An EIN comes with a number of benefits and can be extremely helpful for your business. It can help you when it comes time to file your business taxes, get a business credit card, open a business bank account, or any other number of business necessities.
Step 5: Get a business bank account and business credit card
Now that you have an EIN, you'll use this number when applying to open a business checking account and business credit card. This next step of starting a wedding planning business is crucial, as you'll want to keep your business finances separate from your personal finances. When you're still working on setting up your wedding planning business maybe you'll be working out of your house as a home-based business or maybe you'll have a small storefront. Either way, you'll probably want to spend on some decor, or at least on some marketing products, and you'll likely want a credit card to use for that.
Keeping the business finances completely separate from your personal finances will be huge when it comes time to file your taxes and it will help you boost your business credit score as well.
Step 6: Get any funding you need
The next step in starting a wedding planning business? Funding your new venture. The startup costs associated with opening a wedding planning business don't have to be too high, especially if you're working out of your home or another business's space. However, you will still have some upfront expenses you may not have the savings to cover. In that case, this is the time when you might need to work on getting a business loan or other funding option.
And because you have a great business plan already, you can use that to show potential investors or lenders that you have a well thought out business and a plan for turning a profit quickly. Of course, getting a loan as a new business isn't always easy. If you're finding your options to be limited, you might turn to a 0% introductory APR business credit card as an interest-free loan of sorts. With this type of credit card, you won't pay any interest on the balance you carry over for the length of the introductory offer (this will depend on the card, but at most will be 12 months). Just make sure you have a plan to pay off your balance by the end of this intro period, when a variable APR will set in, or this won't be the most effective funding tool.
Step 7: Market your services and start doing business
Once your wedding planning business is up and running and have the services you're offering laid out, you can start marketing them and hopefully bringing on new business. Consider marketing at trade shows and with any bridal boutiques in your area, or forge relationships with wedding venues to find clients. Once you get your first client, you're off to the races and can consider yourself fully in business.

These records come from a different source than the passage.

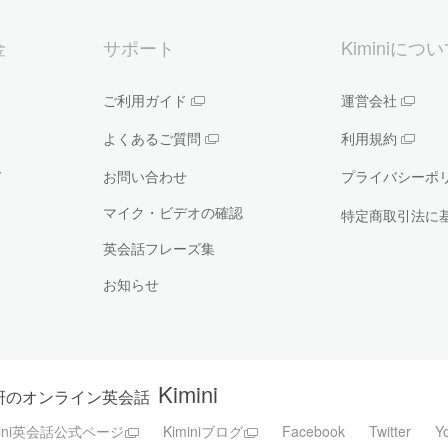
金
サポート
Kiminiにつ
ご利用ガイド
運営会社
よくあるご質問
利用規約
ー
お問い合わせ
プライバシーポ
マイク・ビデオの確認
特定商取引法に
英会話フレーズ集
お知らせ
Kimini
研のオンライン英会話
mini英会話公式ページ
Kiminiブログ
Facebook
Twitter
Y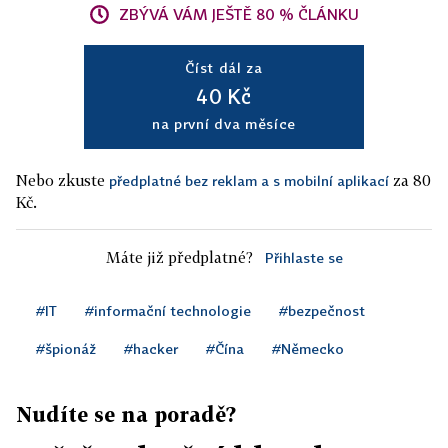
ZBÝVÁ VÁM JEŠTĚ 80 % ČLÁNKU
Číst dál za
40 Kč
na první dva měsíce
Nebo zkuste
za 80
předplatné bez reklam a s mobilní aplikací
Kč.
Máte již předplatné?
Přihlaste se
#IT
#informační technologie
#bezpečnost
#špionáž
#hacker
#Čína
#Německo
Nudíte se na poradě?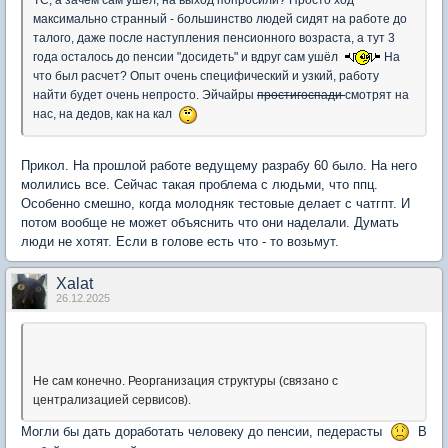
максимально странный - большинство людей сидят на работе до
талого, даже после наступления пенсионного возраста, а тут 3
года осталось до пенсии "досидеть" и вдруг сам ушёл
На
что был расчет? Опыт очень специфический и узкий, работу
найти будет очень непросто. Эйчайры
простигоспади
смотрят на
нас, на дедов, как на кал
Прикол. На прошлой работе ведущему разрабу 60 было. На него
молились все. Сейчас такая проблема с людьми, что ппц.
Особенно смешно, когда молодняк тестовые делает с чатгпт. И
потом вообще не может объяснить что они наделали. Думать
люди не хотят. Если в голове есть что - то возьмут.
Xalat
26.12.2025
Не сам конечно. Реорганизация структуры (связано с
централизацией сервисов).
Могли бы дать доработать человеку до пенсии, педерасты
В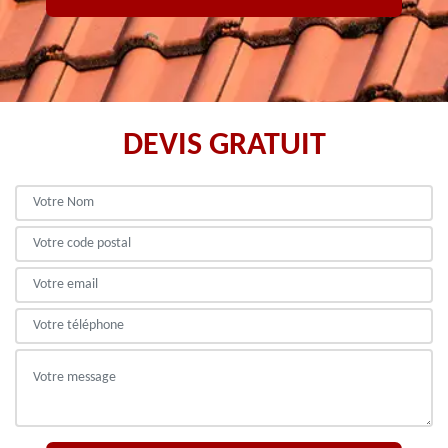
DEVIS GRATUIT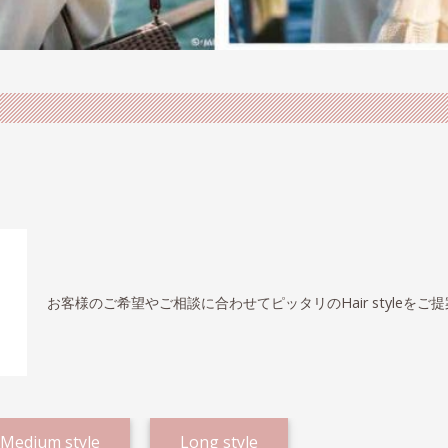
お客様のご希望やご相談に合わせてピッタリのHair styleをご
Medium style
Long style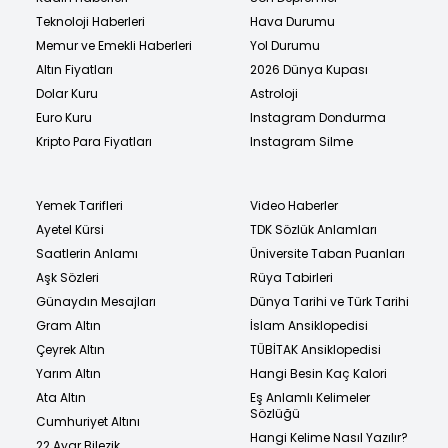
Teknoloji Haberleri
Hava Durumu
Memur ve Emekli Haberleri
Yol Durumu
Altın Fiyatları
2026 Dünya Kupası
Dolar Kuru
Astroloji
Euro Kuru
Instagram Dondurma
Kripto Para Fiyatları
Instagram Silme
Yemek Tarifleri
Video Haberler
Ayetel Kürsi
TDK Sözlük Anlamları
Saatlerin Anlamı
Üniversite Taban Puanları
Aşk Sözleri
Rüya Tabirleri
Günaydın Mesajları
Dünya Tarihi ve Türk Tarihi
Gram Altın
İslam Ansiklopedisi
Çeyrek Altın
TÜBİTAK Ansiklopedisi
Yarım Altın
Hangi Besin Kaç Kalori
Ata Altın
Eş Anlamlı Kelimeler
Sözlüğü
Cumhuriyet Altını
Hangi Kelime Nasıl Yazılır?
22 Ayar Bilezik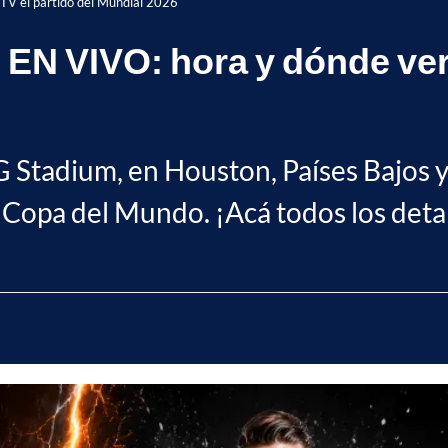
 TV el partido del Mundial 2026
 EN VIVO: hora y dónde ver 
G Stadium, en Houston, Países Bajos y
 Copa del Mundo. ¡Acá todos los deta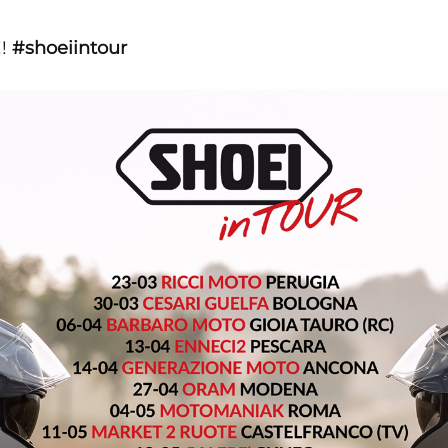
!!
#shoeiintour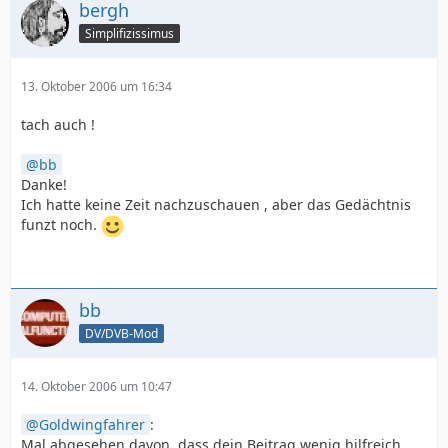
bergh
Simplifizissimus
13. Oktober 2006 um 16:34
tach auch !
bb
Danke!
Ich hatte keine Zeit nachzuschauen , aber das Gedächtnis
funzt noch.
bb
DV/DVB-Mod
14. Oktober 2006 um 10:47
Goldwingfahrer
:
Mal abgesehen davon, dass dein Beitrag wenig hilfreich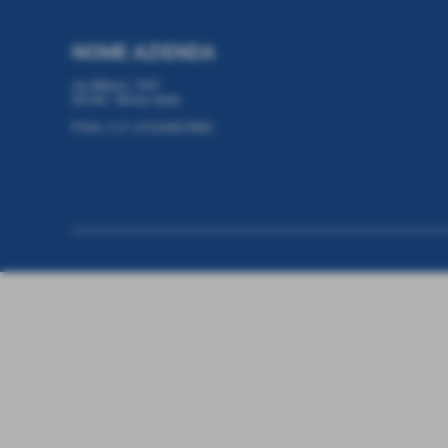
NOME AZIENDA
via Milano, 1001
00184 - Roma, Italia
P.IVA / C.F: 01234567890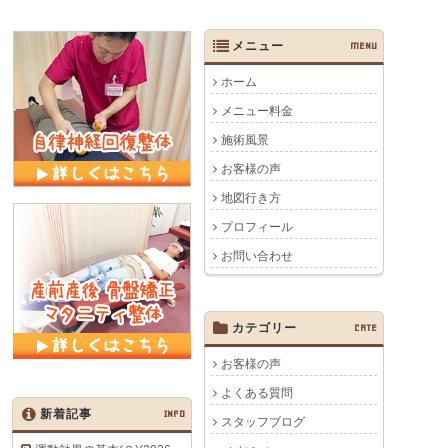
メニュー
MENU
ホーム
メニュー料金
施術風景
お客様の声
地図行き方
プロフィール
お問い合わせ
カテゴリー
CATE
お客様の声
よくある質問
新着記事
INFO
スタッフブログ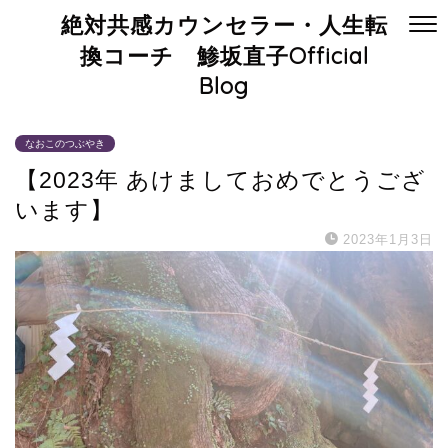
絶対共感カウンセラー・人生転
換コーチ 鯵坂直子Official
Blog
なおこのつぶやき
【2023年 あけましておめでとうござ
います】
2023年1月3日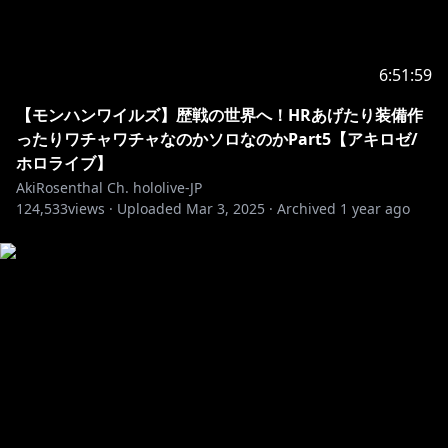
https://www.youtube.com/channel/UCJFZiqLMntJufD
CHc6bQixg
6:51:59
https://hololive.hololivepro.com/
【モンハンワイルズ】歴戦の世界へ！HRあげたり装備作
https://www.hololive.tv/contact
ったりワチャワチャなのかソロなのかPart5【アキロゼ/
ホロライブ】
https://hololivepro.com/question
AkiRosenthal Ch. hololive-JP
・－・－・－・－・－・－・－・－・－・－・－・－・
124,533
views ·
Uploaded
Mar 3, 2025
·
Archived
1 year ago
－・－・－・－・－・
※ホロライブプロダクションから未成年の視聴者の方々
へのお願い
https://www.hololive.tv/request-to-minors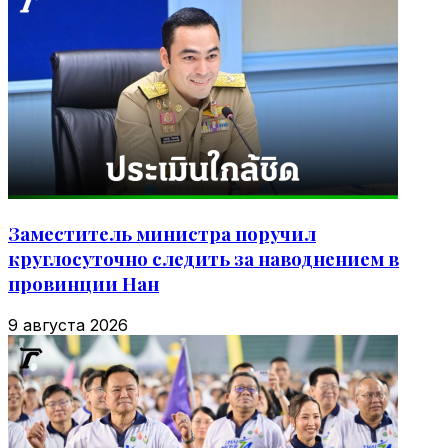
Заместитель министра поручил
круглосуточно следить за наводнением в
провинции Нан
9 августа 2026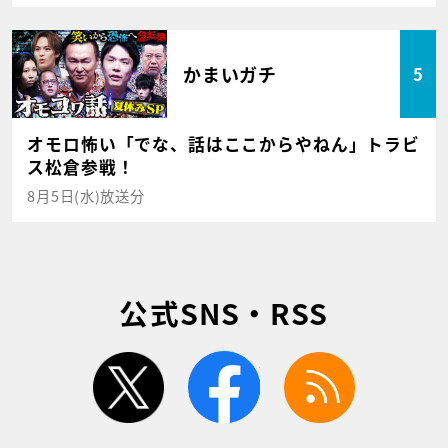
かまいガチ
5
オモロ怖い「でな、話はここからやねん」トラビ
ス松倉参戦！
8月5日(水)放送分
公式SNS・RSS
twitter
facebook
rss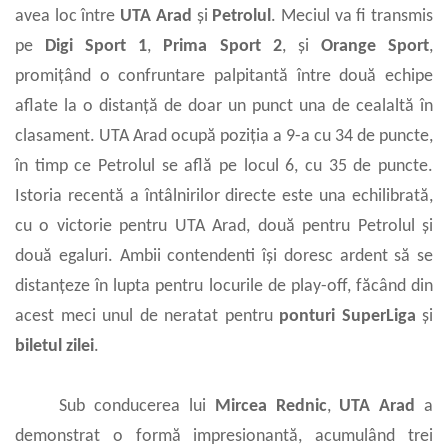
avea loc între
UTA Arad
și
Petrolul
. Meciul va fi transmis
pe
Digi Sport 1
,
Prima Sport 2
, și
Orange Sport
,
promițând o confruntare palpitantă între două echipe
aflate la o distanță de doar un punct una de cealaltă în
clasament. UTA Arad ocupă poziția a 9-a cu 34 de puncte,
în timp ce Petrolul se află pe locul 6, cu 35 de puncte.
Istoria recentă a întâlnirilor directe este una echilibrată,
cu o victorie pentru UTA Arad, două pentru Petrolul și
două egaluri. Ambii contendenti își doresc ardent să se
distanțeze în lupta pentru locurile de play-off, făcând din
acest meci unul de neratat pentru
ponturi SuperLiga
și
biletul zilei
.
Sub conducerea lui
Mircea Rednic
,
UTA Arad
a
demonstrat o formă impresionantă, acumulând trei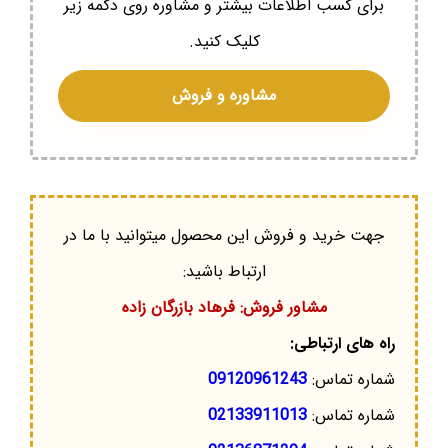
برای کسب اطلاعات بیشتر و مشاوره روی دکمه زیر
کلیک کنید.
مشاوره و فروش
جهت خرید و فروش این محصول میتوانید با ما در
ارتباط باشید:
مشاور فروش: فرهاد بازرگان زاده
راه های ارتباطی:
شماره تماس:
09120961243
شماره تماس:
02133911013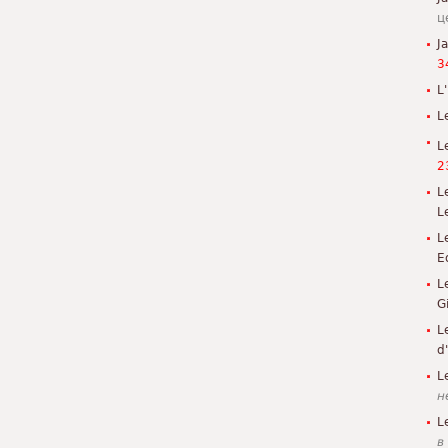
ц
J
3
L'
L
L
2
L
L
L
E
L
G
L
d
L
н
L
в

The brides and grooms you work with will be grateful for your services and you can help them make their special day as stress-free as possible.
"Hiring a planner is so important to your big day," says Kaden Dean. The last thing a bride needs is for someone else to show up to handle the details: “They trust me. When you hire me, you get me. I’ve never missed a wedding.”
And keep in mind, happy customers can provide referrals and word-of-mouth marketing that can give you business the boost it needs to take off.
The bottom line
If you want to survive and thrive in the wedding planning business, you’ve got to put on a happy face and mean it—all the time. Also, you’ve got to be nice—all the time, says Kaden Dean.
It might seem like a simple recipe for success, but if you do a great job and you’re happy and people know it, the referrals will flow and you’ll stay busy, she says.